Updated by James Turnbull 7 months ago
- Status changed from Unreviewed to Investigating
Jo – email to james@lovedthanlost,net (my GPG/PGP key – http://pgp.mit.edu:11371/pks/lookup?op=get&search=0x215AFE50E4147032)
Updated by Jo Rhett 7 months ago
I just mailed the files. Note that I have the system standing by for other tests as needed today, but if we can’t fix it then I’ll be forced to roll back to 2.6.11 tonight.
Updated by James Turnbull 7 months ago
Jo – I can’t promise we’ll be able to look at this today.
Updated by James Turnbull 7 months ago
And you are sure the only change is the 2.6.12 upgrade?
Updated by Jo Rhett 7 months ago
I understand on timing, just letting you know my timing. I did try changing the passenger setup last night per my last e-mail to the list, and it didn’t affect the client problems but managed to kill the box. We’re now running the original/stock passenger definition again and it’s sane/working but the client problem remains unaffected all through this.
We did not see this problem happen until 2.6.12 was pushed out to clients. We’re observing them via a NRPE check on state/last_run_summary.yaml and that’s when Nagios started to see problems. Oddly enough, it’s happening the most to a certain set of machines … but those machines have the least amount of classes applied (ie, just the base classes in node default that everyone inherits)
The only factor which might be related but I can’t correlate is that these systems have a higher number of open TCP sessions that most other systems … but not all. I’m trying to validate any consistency on those metrics to see if they correlate.

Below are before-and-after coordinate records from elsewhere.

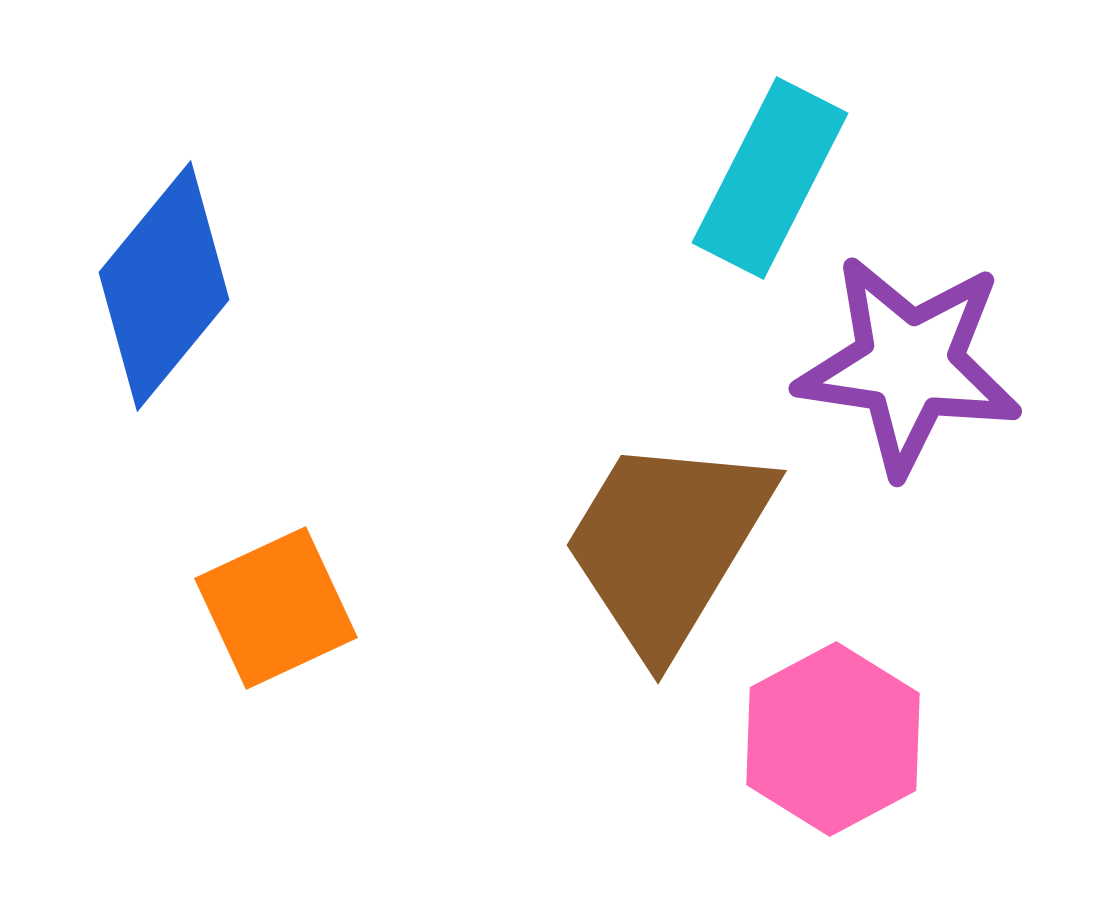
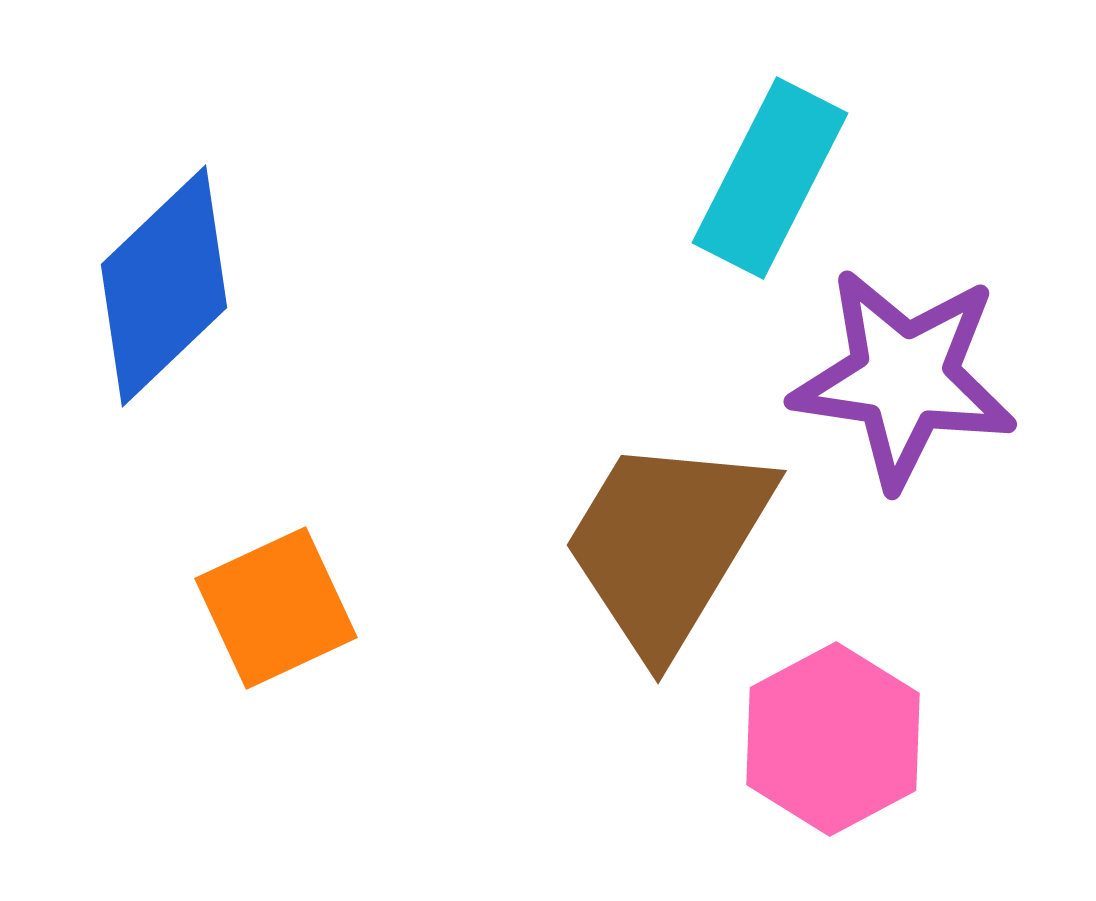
blue diamond: rotated 7 degrees clockwise
purple star: moved 5 px left, 13 px down
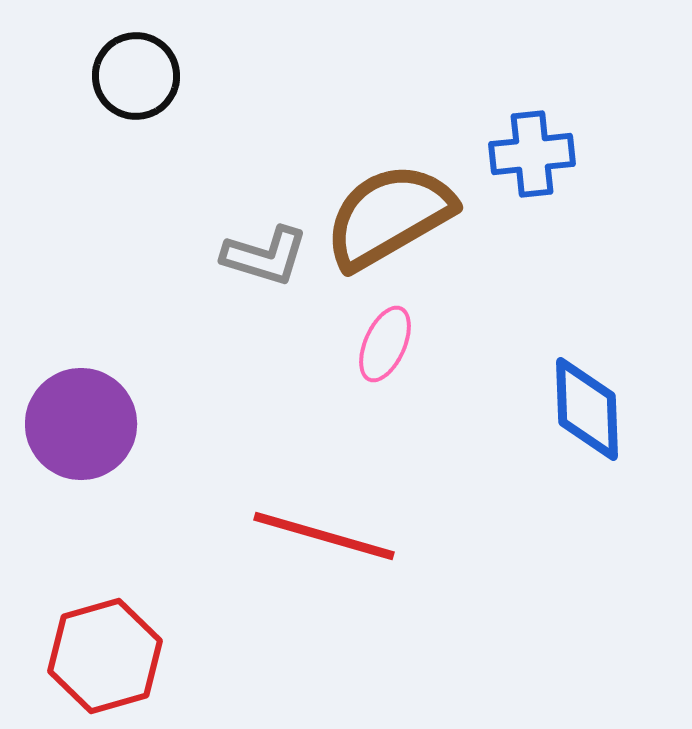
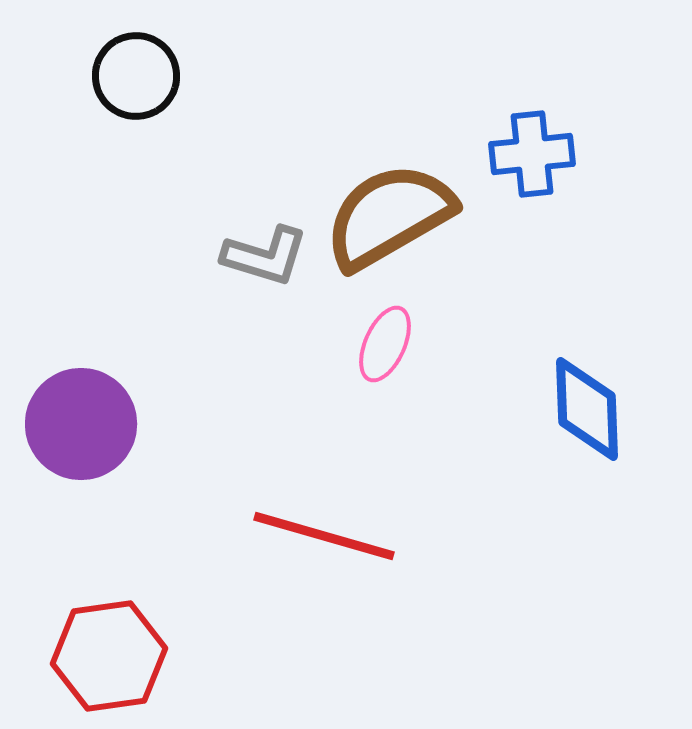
red hexagon: moved 4 px right; rotated 8 degrees clockwise
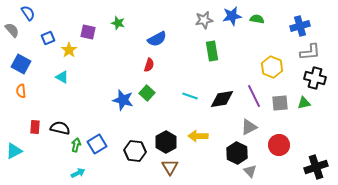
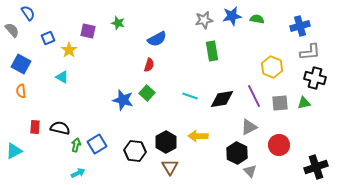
purple square at (88, 32): moved 1 px up
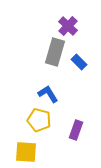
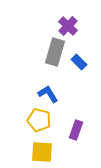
yellow square: moved 16 px right
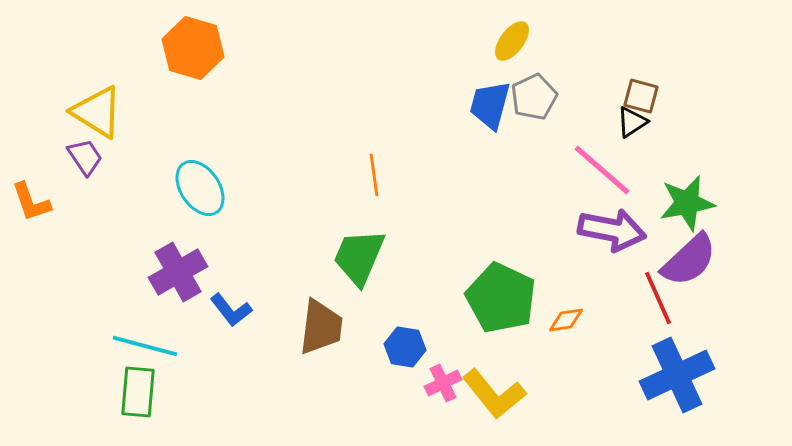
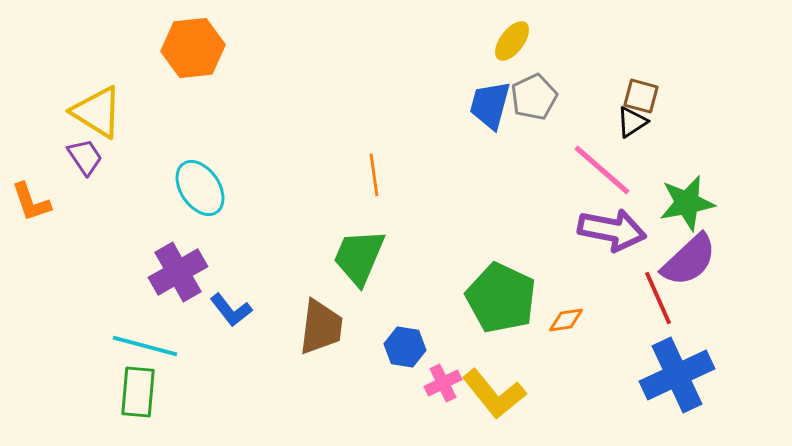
orange hexagon: rotated 22 degrees counterclockwise
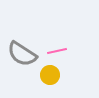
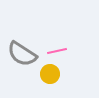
yellow circle: moved 1 px up
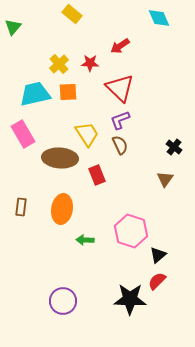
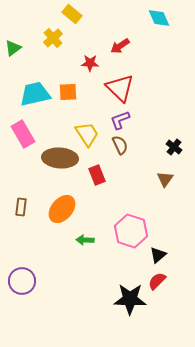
green triangle: moved 21 px down; rotated 12 degrees clockwise
yellow cross: moved 6 px left, 26 px up
orange ellipse: rotated 32 degrees clockwise
purple circle: moved 41 px left, 20 px up
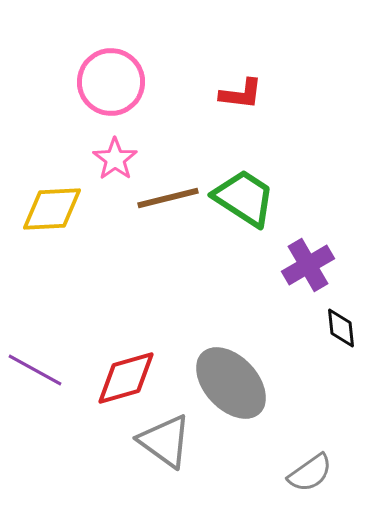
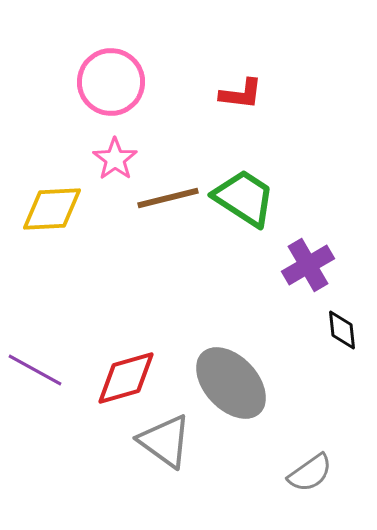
black diamond: moved 1 px right, 2 px down
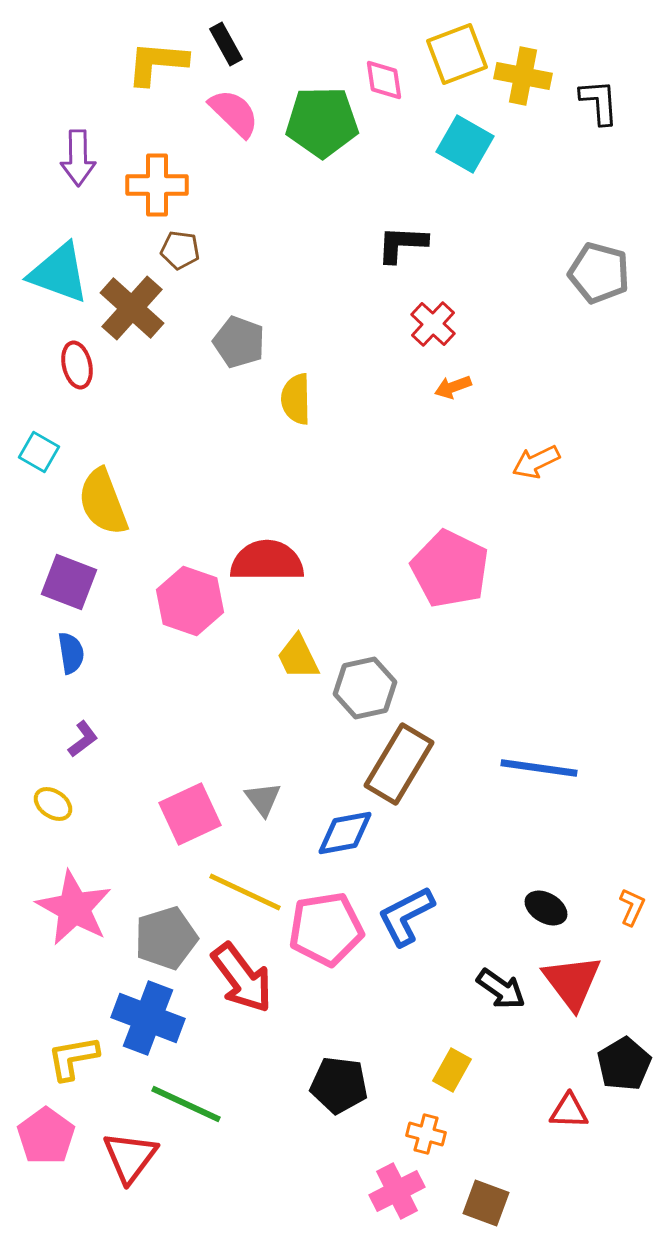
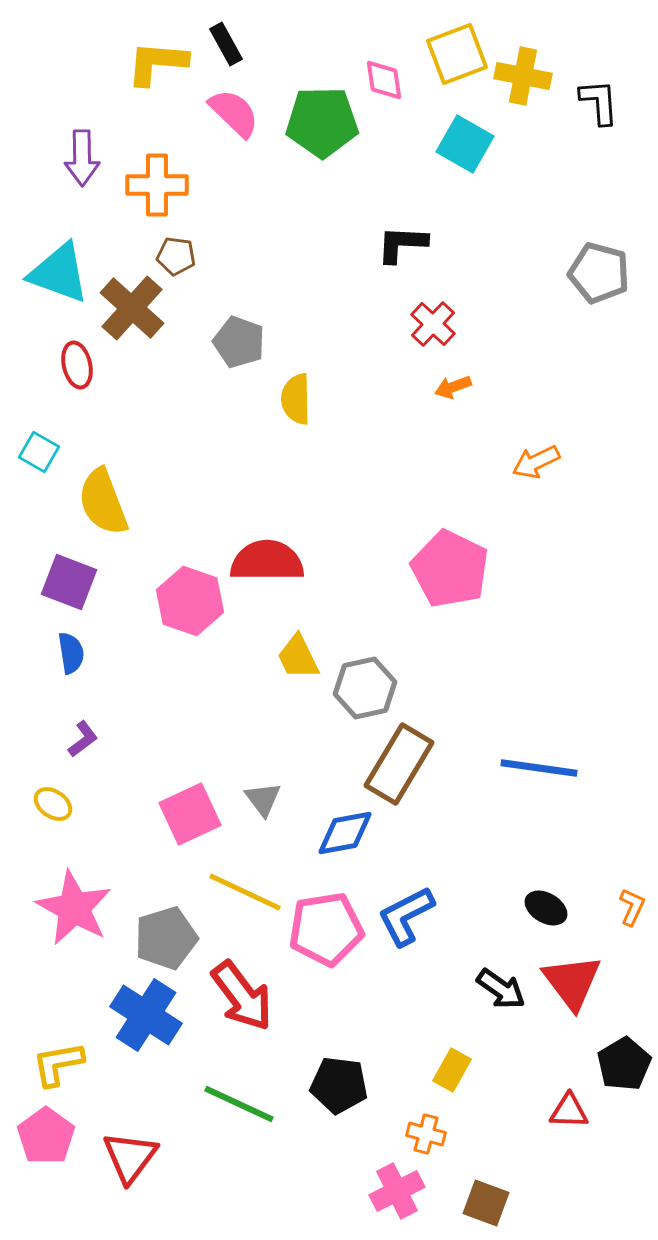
purple arrow at (78, 158): moved 4 px right
brown pentagon at (180, 250): moved 4 px left, 6 px down
red arrow at (242, 978): moved 18 px down
blue cross at (148, 1018): moved 2 px left, 3 px up; rotated 12 degrees clockwise
yellow L-shape at (73, 1058): moved 15 px left, 6 px down
green line at (186, 1104): moved 53 px right
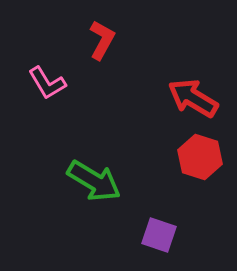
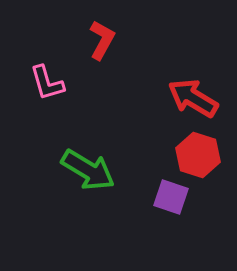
pink L-shape: rotated 15 degrees clockwise
red hexagon: moved 2 px left, 2 px up
green arrow: moved 6 px left, 11 px up
purple square: moved 12 px right, 38 px up
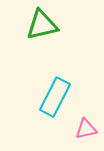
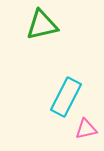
cyan rectangle: moved 11 px right
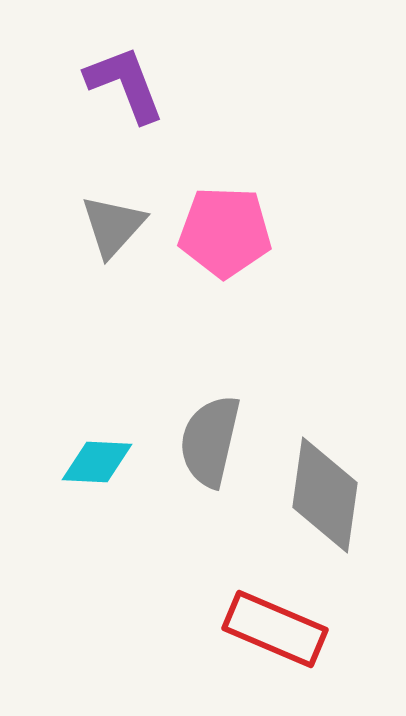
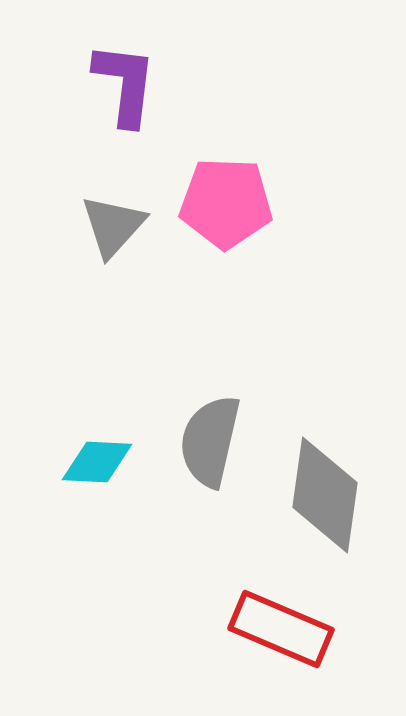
purple L-shape: rotated 28 degrees clockwise
pink pentagon: moved 1 px right, 29 px up
red rectangle: moved 6 px right
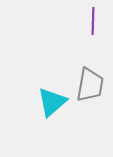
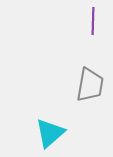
cyan triangle: moved 2 px left, 31 px down
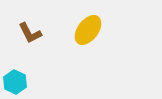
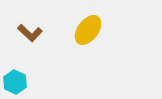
brown L-shape: rotated 20 degrees counterclockwise
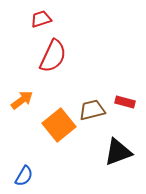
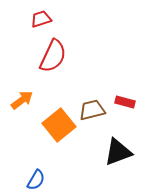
blue semicircle: moved 12 px right, 4 px down
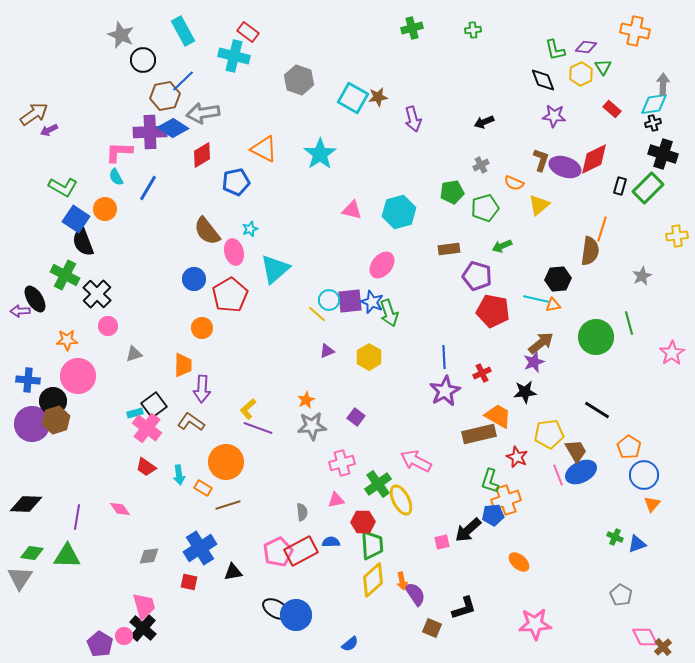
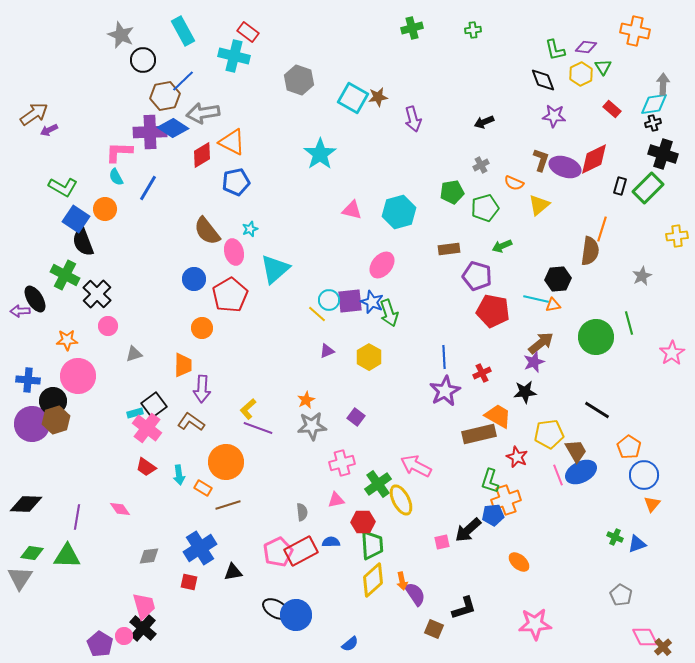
orange triangle at (264, 149): moved 32 px left, 7 px up
pink arrow at (416, 461): moved 5 px down
brown square at (432, 628): moved 2 px right, 1 px down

Updated by Jo Rhett 7 months ago
Any IRC or chat channel I can go back and forth with someone? Is that possible? Trying hard to track this down, and I have an active system that won’t replay no matter what… I’m “jorhett” on every IM service.
Updated by James Turnbull 7 months ago
Jo – I am on #puppet on Freenode – jamesturnbull
Updated by James Turnbull 7 months ago
Can you show me the logs on the agent around the message you’re receiving? Is it possible to run the agent in —verbose —debug —trace mode and replicate the failure?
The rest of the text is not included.